即便祝歌很有经商头脑,听到母亲传授一些她的经验后,仍旧受益匪浅。
母女俩聊着话,祝歌注意到锦绣在门口探头探脑,明显是有事要说。
正好到了老太君每日去佛堂抄金刚经做功课的时候,祝歌便起身告辞回府了。
走出院子后,锦绣前后看了看,见周围没人她道:“夫人,刚刚有人给奴婢传纸条!”
说着,锦绣把纸条拿出来给祝歌看,只见上面歪歪扭扭写着:定国将军在妙音阁二楼包厢与人私会。

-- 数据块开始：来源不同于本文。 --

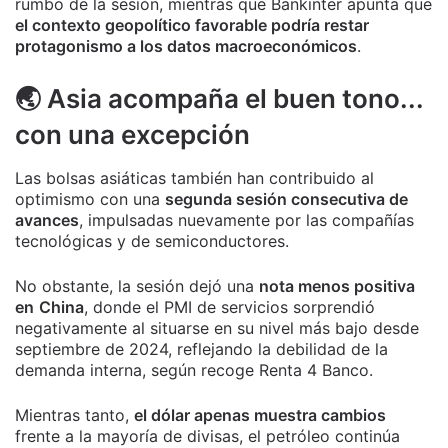
rumbo de la sesión, mientras que Bankinter apunta que
el contexto geopolítico favorable podría restar
protagonismo a los datos macroeconómicos
.
🌏 Asia acompaña el buen tono...
con una excepción
Las bolsas asiáticas también han contribuido al
optimismo con una
segunda sesión consecutiva de
avances
, impulsadas nuevamente por las compañías
tecnológicas y de semiconductores.
No obstante, la sesión dejó una
nota menos positiva
en
China
, donde el PMI de servicios sorprendió
negativamente al situarse en su nivel más bajo desde
septiembre de 2024, reflejando la debilidad de la
demanda interna, según recoge Renta 4 Banco.
Mientras tanto,
el dólar apenas muestra cambios
frente a la mayoría de divisas, el petróleo continúa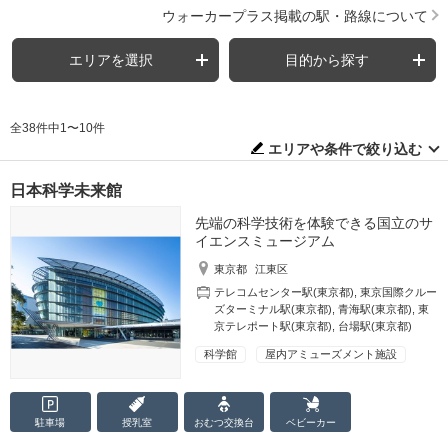
ウォーカープラス掲載の駅・路線について
エリアを選択
目的から探す
全38件中1〜10件
エリアや条件で絞り込む
日本科学未来館
先端の科学技術を体験できる国立のサ
イエンスミュージアム
東京都
江東区
テレコムセンター駅(東京都)
,
東京国際クルー
ズターミナル駅(東京都)
,
青海駅(東京都)
,
東
京テレポート駅(東京都)
,
台場駅(東京都)
科学館
屋内アミューズメント施設
駐車場
授乳室
おむつ
交換台
ベビーカー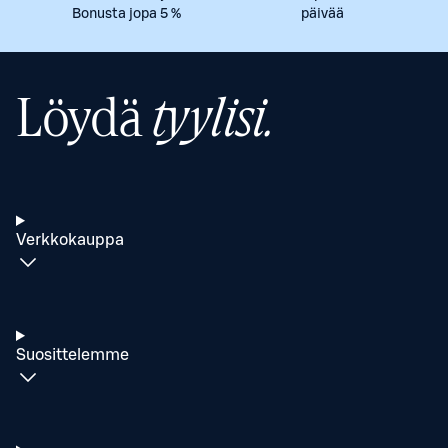
Bonusta jopa 5 %
päivää
Löydä
tyylisi.
Verkkokauppa
Suosittelemme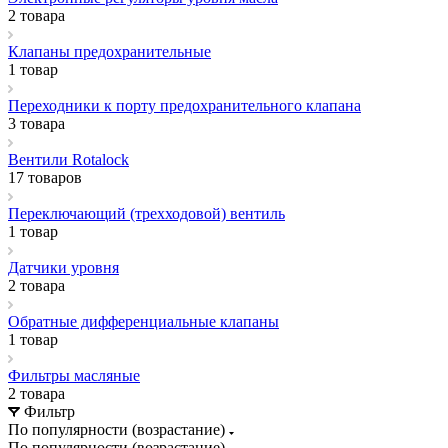
2 товара
Клапаны предохранительные
1 товар
Переходники к порту предохранительного клапана
3 товара
Вентили Rotalock
17 товаров
Переключающий (трехходовой) вентиль
1 товар
Датчики уровня
2 товара
Обратные дифференциальные клапаны
1 товар
Фильтры масляные
2 товара
Фильтр
По популярности (возрастание)
По популярности (возрастание)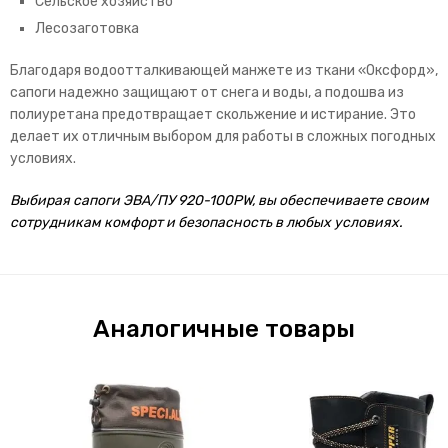
Сельское хозяйство
Лесозаготовка
Благодаря водоотталкивающей манжете из ткани «Оксфорд»,
сапоги надежно защищают от снега и воды, а подошва из
полиуретана предотвращает скольжение и истирание. Это
делает их отличным выбором для работы в сложных погодных
условиях.
Выбирая сапоги ЭВА/ПУ 920-100PW, вы обеспечиваете своим
сотрудникам комфорт и безопасность в любых условиях.
Аналогичные товары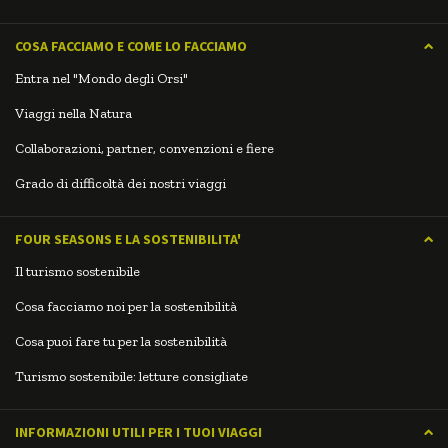
COSA FACCIAMO E COME LO FACCIAMO
Entra nel "Mondo degli Orsi"
Viaggi nella Natura
Collaborazioni, partner, convenzioni e fiere
Grado di difficoltà dei nostri viaggi
FOUR SEASONS E LA SOSTENIBILITA'
Il turismo sostenibile
Cosa facciamo noi per la sostenibilità
Cosa puoi fare tu per la sostenibilità
Turismo sostenibile: letture consigliate
INFORMAZIONI UTILI PER I TUOI VIAGGI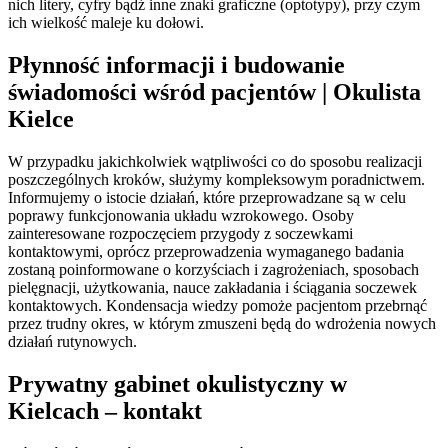
nich litery, cyfry bądź inne znaki graficzne (optotypy), przy czym
ich wielkość maleje ku dołowi.
Płynność informacji i budowanie
świadomości wśród pacjentów | Okulista
Kielce
W przypadku jakichkolwiek wątpliwości co do sposobu realizacji
poszczególnych kroków, służymy kompleksowym poradnictwem.
Informujemy o istocie działań, które przeprowadzane są w celu
poprawy funkcjonowania układu wzrokowego. Osoby
zainteresowane rozpoczęciem przygody z soczewkami
kontaktowymi, oprócz przeprowadzenia wymaganego badania
zostaną poinformowane o korzyściach i zagrożeniach, sposobach
pielęgnacji, użytkowania, nauce zakładania i ściągania soczewek
kontaktowych. Kondensacja wiedzy pomoże pacjentom przebrnąć
przez trudny okres, w którym zmuszeni będą do wdrożenia nowych
działań rutynowych.
Prywatny gabinet okulistyczny w
Kielcach – kontakt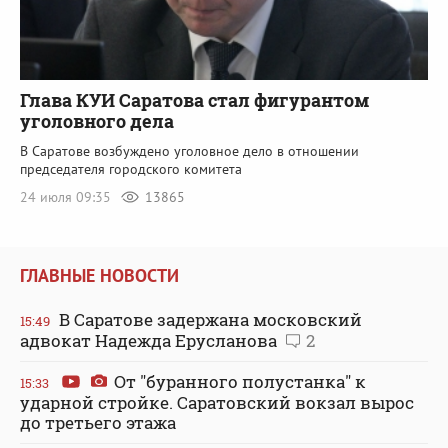
Глава КУИ Саратова стал фигурантом
уголовного дела
В Саратове возбуждено уголовное дело в отношении
председателя городского комитета
24 июля 09:35
13865
ГЛАВНЫЕ НОВОСТИ
В Саратове задержана московский
15:49
адвокат Надежда Ерусланова
2
От "буранного полустанка" к
15:33
ударной стройке. Саратовский вокзал вырос
до третьего этажа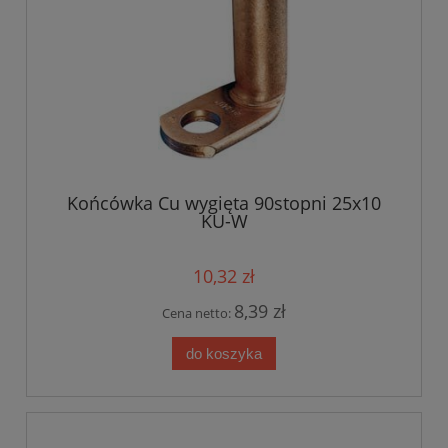
Końcówka Cu wygięta 90stopni 25x10
KU-W
10,32 zł
8,39 zł
Cena netto:
do koszyka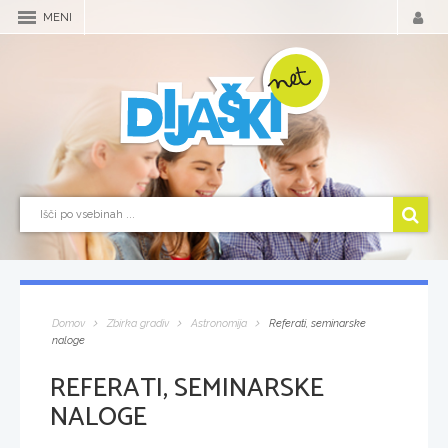
MENI
Domov
Zbirka gradiv
Astronomija
Referati, seminarske
naloge
REFERATI, SEMINARSKE
NALOGE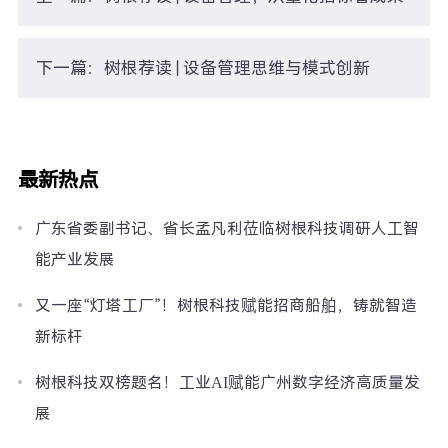
下一篇：树根荐读 | 设备管理思维与模式创新
最新热点
广东省委副书记、省长孟凡利莅临树根科技调研人工智
能产业发展
又一座“灯塔工厂”！树根科技赋能招商船舶，铸就智造
新标杆
树根科技双榜题名！工业AI赋能广州数字经济高质量发
展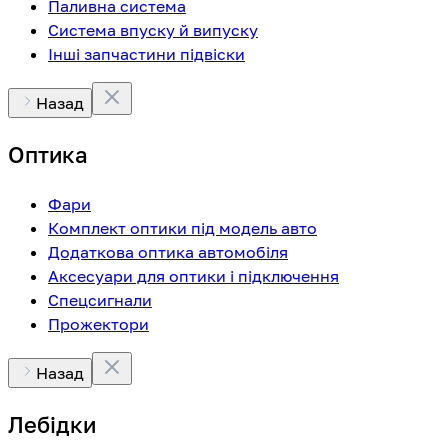
Паливна система
Система впуску й випуску
Інші запчастини підвіски
Назад
Оптика
Фари
Комплект оптики під модель авто
Додаткова оптика автомобіля
Аксесуари для оптики і підключення
Спецсигнали
Прожектори
Назад
Лебідки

妙音阁以音律表演闻名,公子小姐文人墨客们爱在这里相聚,附庸风雅,觥筹交错。
——也很适合幽会。
僻静包厢隔音极好,帘幕低垂,最是藏得住私密勾当。
“门口护卫过来传话,奴婢还以为是卖糕点的张大娘,还想着对方找自己有什么事,结果出去一看,奴婢压根不认识她,她塞给奴婢一张这个字条就跑了……”
锦绣皱紧眉头,眉眼中满是担忧。
放在以前,这种字条她绝对不会拿给夫人看,但现在不一样,锦绣心中夫人能够解决一切难题!

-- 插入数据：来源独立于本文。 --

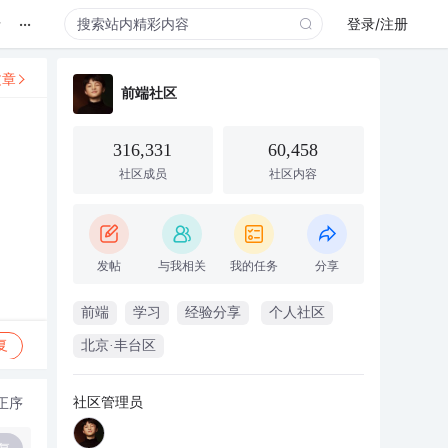
...
录
登录/注册
文章
前端社区
316,331
60,458
社区成员
社区内容
发帖
与我相关
我的任务
分享
前端
学习
经验分享
个人社区
复
北京·丰台区
社区管理员
正序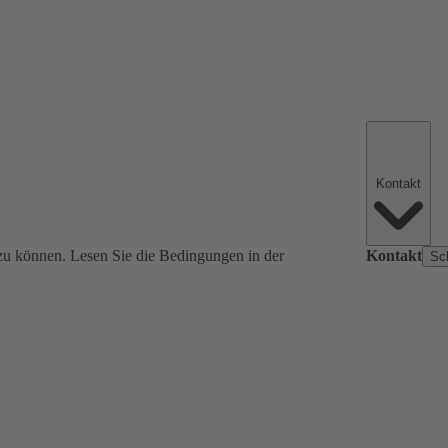
Kontakt
zu können. Lesen Sie die Bedingungen in der
Kontakt
Sc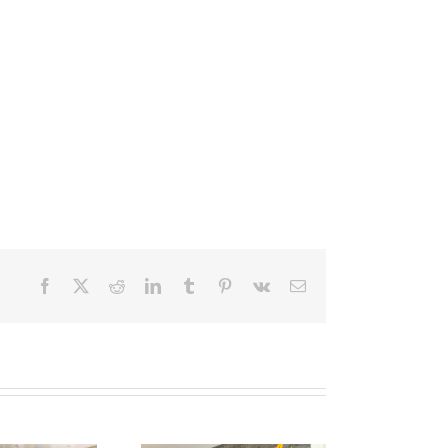
Facebook
X
Reddit
LinkedIn
Tumblr
Pinterest
Vk
Email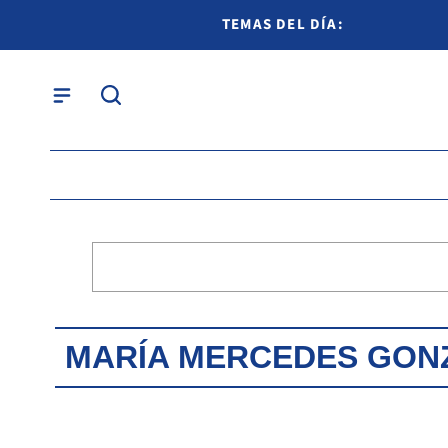
TEMAS DEL DÍA:
MARÍA MERCEDES GON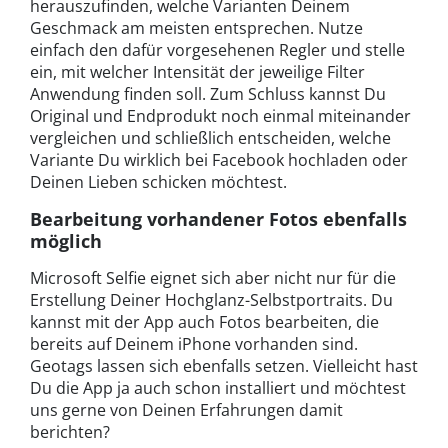
herauszufinden, welche Varianten Deinem
Geschmack am meisten entsprechen. Nutze
einfach den dafür vorgesehenen Regler und stelle
ein, mit welcher Intensität der jeweilige Filter
Anwendung finden soll. Zum Schluss kannst Du
Original und Endprodukt noch einmal miteinander
vergleichen und schließlich entscheiden, welche
Variante Du wirklich bei Facebook hochladen oder
Deinen Lieben schicken möchtest.
Bearbeitung vorhandener Fotos ebenfalls
möglich
Microsoft Selfie eignet sich aber nicht nur für die
Erstellung Deiner Hochglanz-Selbstportraits. Du
kannst mit der App auch Fotos bearbeiten, die
bereits auf Deinem iPhone vorhanden sind.
Geotags lassen sich ebenfalls setzen. Vielleicht hast
Du die App ja auch schon installiert und möchtest
uns gerne von Deinen Erfahrungen damit
berichten?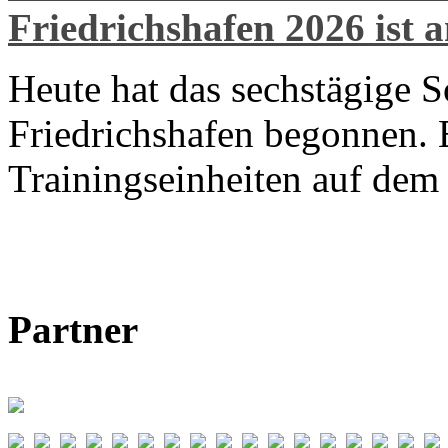
Friedrichshafen 2026 ist 
Heute hat das sechstägige 
Friedrichshafen begonnen. E
Trainingseinheiten auf de
Partner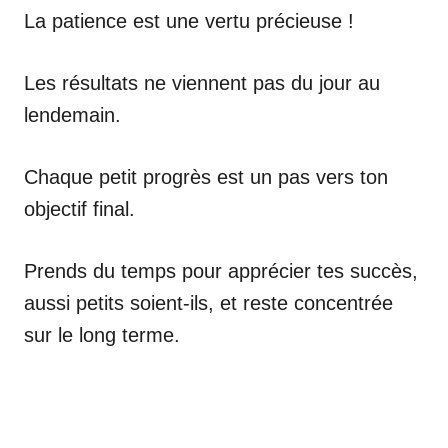
La patience est une vertu précieuse !
Les résultats ne viennent pas du jour au
lendemain.
Chaque petit progrès est un pas vers ton
objectif final.
Prends du temps pour apprécier tes succès,
aussi petits soient-ils, et reste concentrée
sur le long terme.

且夫人也说过,有事要跟她讲,这样才有解决的办法,若是隐瞒着自作主张,到时候真出什么事,她不会管。
是以她丝毫没犹豫,当即就来禀报。
“这字条要么是找刚学字的孩童所写,要么就是用不擅长的左手写的。”
害怕被认出笔迹,说明没什么可用的人,行事鬼祟,和裴烬感情有关……
祝歌眸色一沉,道:“走,去见识见识。”
陷阱?
就看这挖出的坑最后是装谁!
祝歌来到妙音阁,刚迈进门槛,掌柜便立马迎了出来。
看到掌柜那谄媚的笑,祝歌记忆一下想起来了。
过去原主可是这里的大客户,常来听曲,二楼还有属于她的位置最好的专属包间。
自打祝歌来了后,再没到这里听过曲。
祝歌:……
怪不得一进门,台上抚琴的琴师就一脸幽怨地望着自己!
正好一曲终了,琴师相久抱琴走来,对着祝歌垂首行礼,语调柔声道:“夫人,许久未见,近来可好?”
相久身形清瘦单薄,一身素袍衬得他文质彬彬,眉眼温润如玉,气质清雅绝尘,恍若月下谪仙。
单从外貌上来看,相久也有成为头牌的资本,加上琴技高超,原主也是给他的赏银最多。
突然,祝歌心神一动,她问道:“你会弹大漠塞曲吗?”
相久摇了摇头,脸上扬起温润的笑道:“相久不会,但夫人想听,相久可以学。”
看看,看看,这多温柔!祝歌不由自主想到了裴烬那说话硬邦邦,摆着臭脸的样子。
说话间,几人往二楼包厢走着。
一个拐角,迎面就对上了裴烬那张似笑非笑的脸。
“夫人想听大漠塞曲?我会呀。”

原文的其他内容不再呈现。